Ⅵ, in a rare gesture of gentleness, added:

— And if, by any chance… any trace of us survives in you… don't let the Entity be the one to define it.

Ⅶ, Ⅷ, Ⅸ and Ⅹ simply nodded.

The seats closed around Ⅰ, Ⅱ, Ⅲ and Ⅳ, forming a kind of translucent light-blue cocoon. The ship's lights gathered around them, spinning in spirals. There was a song there, but not made of sounds — made of patterns, lights and vibrations.

It was a farewell.

It was a beginning.

It was both at the same time.

— Module ready — said the ship. — May the matrix endure.

And then…

The smaller vessel detached from the body of the mothership in a smooth, almost silent motion. Outside, space opened into an infinite darkness dotted with distant points; they arrived almost instantly. Turfazia appeared as a living sphere, warped by the dimensional fold caused by the ship, with patches of clouds and vast stretches of land filled with life.

The region that, one day, would be completely destroyed, now shone brighter than the rest.

Monte Arf was a dark scratch at the center of that light.

Inside the smaller ship, Ⅰ, Ⅱ, Ⅲ and Ⅳ watched the approach.

— Last planet still pulsing — murmured Ⅱ. — If we fail here, there won't be another.

— We won't fail — said Ⅰ.

Not as a promise of victory.

But as a refusal to accept any other option.

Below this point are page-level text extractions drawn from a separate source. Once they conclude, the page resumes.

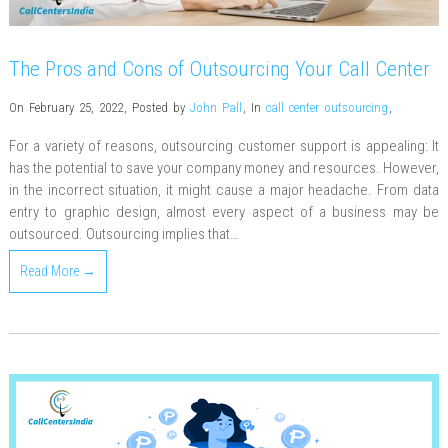
The Pros and Cons of Outsourcing Your Call Center
On February 25, 2022
,
Posted by
John Pall
,
In
call center outsourcing
,
For a variety of reasons, outsourcing customer support is appealing: It
has the potential to save your company money and resources. However,
in the incorrect situation, it might cause a major headache. From data
entry to graphic design, almost every aspect of a business may be
outsourced. Outsourcing implies that…
Read More →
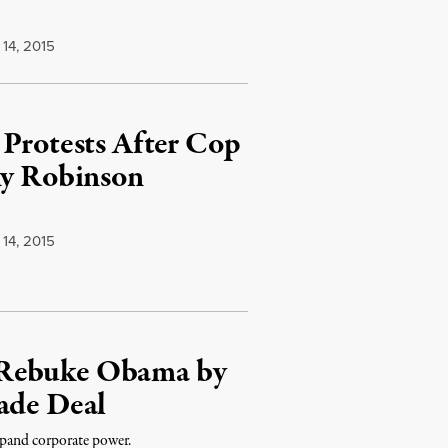
14, 2015
 Protests After Cop
ny Robinson
14, 2015
 Rebuke Obama by
ade Deal
xpand corporate power.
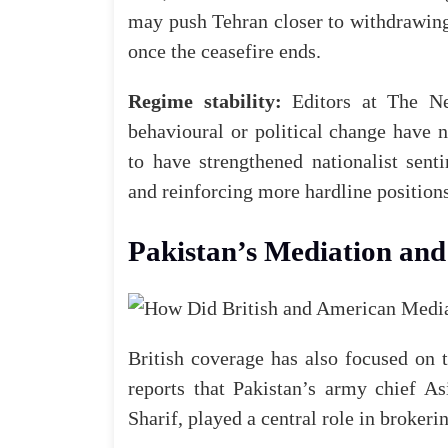
may push Tehran closer to withdrawing
once the ceasefire ends.
Regime stability:
Editors at
The N
behavioural or political change have n
to have strengthened nationalist sent
and reinforcing more hardline positions
Pakistan’s Mediation and 
British coverage has also focused on 
reports that Pakistan’s army chief 
Sharif, played
a
central role in brokeri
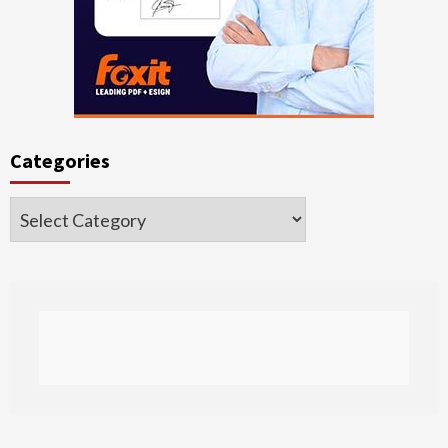
Categories
Categories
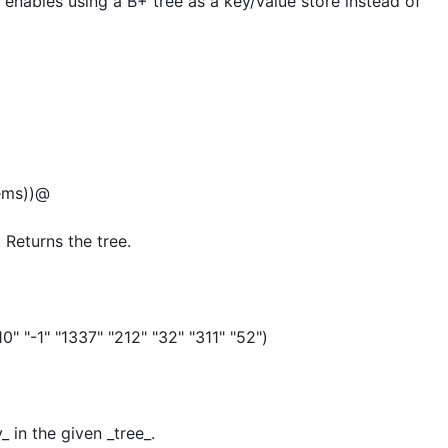
s enables using a B+ tree as a key/value store instead of 
ems))@

 Returns the tree.

" "-1" "1337" "212" "32" "311" "52")

 in the given _tree_.
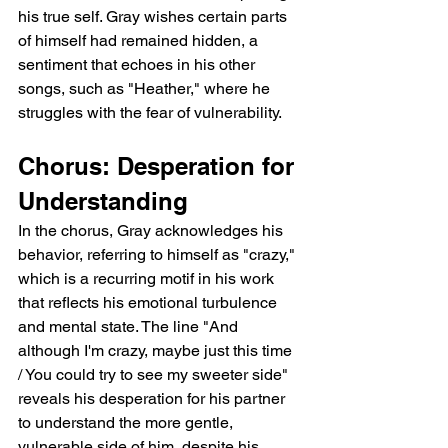
his true self. Gray wishes certain parts 
of himself had remained hidden, a 
sentiment that echoes in his other 
songs, such as "Heather," where he 
struggles with the fear of vulnerability.
Chorus: Desperation for 
Understanding
In the chorus, Gray acknowledges his 
behavior, referring to himself as "crazy," 
which is a recurring motif in his work 
that reflects his emotional turbulence 
and mental state. The line "And 
although I'm crazy, maybe just this time 
/ You could try to see my sweeter side" 
reveals his desperation for his partner 
to understand the more gentle, 
vulnerable side of him, despite his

The Entity was somewhere beyond, a shadow corroding realities, faceless, formless, nameless. The shadow that corrupts the universe.

And they were just four blue points, falling toward a world that had no idea it was about to be used as the last bet of an entire universe.

I closed his eyes.

For an instant, he felt something different — another memory, another sensation, a sky that was not that sky, a desert, a dark mountain, the face of a girl with messy hair and determined eyes.

Mia.

The image merged with the view of the ship.

I's forehead throbbed.

Monte Arf grew closer, gigantic, like a scar about to swallow the horizon.

There was a blue flash.

An impact that never came.

The world spun.

Arthur opened his eyes.

He was lying on cold stone, his head throbbing, his chest burning.

The smell of dampness and dust filled the air.

Beside him, Mia lay unconscious, her face dirty, her whole body covered in dust — but alive.

Up above, somewhere unseen, the weight of a memory that was not just a dream still pressed down on him.

He raised his hand to his forehead.

No numbers.

No blue light.

Just warm, sweaty skin.

Even so, the feeling remained.

As if a part of him had come from much farther away than any kingdom, from long before any reincarnation.

— Monte Arf… — he murmured, not realizing he was speaking aloud.

The mountain answered with a heavy silence.

And for a second, Arthur had the impression that something, far above, far beyond, watched their fall… exactly as, one day, he had watched a blue ship fall toward that same world.